Austerity has been tried over the last three years but is being politically rejected across Europe (reference this month’s election results in Greece and France). It takes a serial optimist to conjure up a scenario of robust and sustainable growth given ongoing deleveraging and a slowdown in China. This brings into focus default as the remaining option, either soft default via inflationary policy (a possibility for those countries that still have control of their currency) or hard default via an explicit refusal to honour debt obligations. In this environment credit risk should be in the front of everyone’s minds.
Europe’s banking system is fundamentally compromised
A Greek default in isolation would be a relatively small problem for its euro-neighbours. The great unknown is the extent to which this default would cause a chain reaction across other heavily indebted countries within the eurozone, specifically Spain, Italy and France. The transmission mechanism for this contagion would almost certainly be the European banking system, significant parts of which are on government or central bank funded life support. The scale of Europe’s banking problem is summarised in Table 1, measured against the ailing US banking system for comparison.
The European banking system has $62 trillion of ‘assets’ as measured by their balance sheets. On the other side of this are $62 trillion of liabilities supported by just $18 trillion of GDP. If a eurozone breakup starts a chain reaction of hard defaults and associated cash hoarding, it is very difficult to see how the banking system will remain functional. The ability for governments and central banks to act as a last line of defence in preventing this scenario has been seriously compromised since 2008 on both a financial and political level.

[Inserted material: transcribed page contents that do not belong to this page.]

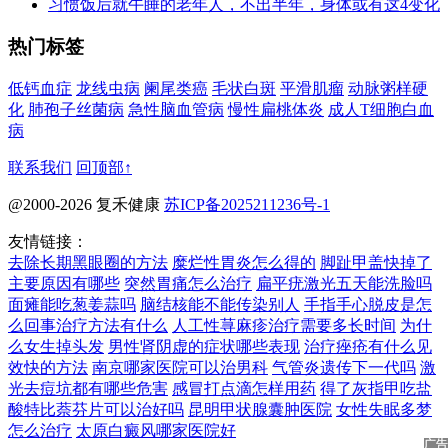
习惯饭后就午睡的老年人，不出半年，身体或有这4变化
热门标签
低钙血症
龙线虫病
阑尾类癌
毛状白斑
平滑肌瘤
动脉粥样硬
化
肺孢子丝菌病
急性脑血管病
慢性扁桃体炎
成人T细胞白血
病
联系我们
回顶部↑
@2000-2026 复禾健康
苏ICP备2025211236号-1
友情链接：
去除长期黑眼圈的方法
糜烂性胃炎怎么得的
脚趾甲盖快掉了
主要原因有哪些
突然胃痛怎么治疗
扁平疣激光五天能洗脸吗
面瘫能吃葱姜蒜吗
脑结核能不能传染别人
手指手心脱皮是怎
么回事治疗方法有什么
人工性荨麻疹治疗需要多长时间
为什
么女生掉头发
男性肾阴虚的症状哪些表现
治疗痤疮有什么见
效快的方法
南京哪家医院可以治男科
气管炎遗传下一代吗
激
光去痘坑都有哪些危害
感冒打点滴怎样用药
得了灰指甲吃盐
酸特比萘芬片可以治好吗
昆明甲状腺囊肿医院
女性失眠多梦
怎么治疗
太原白癜风哪家医院好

Table 1 highlights how important banks are as a source of corporate loans in Europe (providing 85% of total corporate lending). So a systemic banking crisis will quickly impact the ability of companies to borrow on both a long and a short term basis. This increases the risk of the most dangerous credit related threat to energy companies, a downward credit spiral. A disorderly eurozone breakup may trigger a self reinforcing loop of tightening collateral, withdrawal of funding, delayed payment and default. Adding to this risk is the fact that a constrained credit environment quickly impacts market liquidity, compromising the ability of energy companies to manage market risk exposures.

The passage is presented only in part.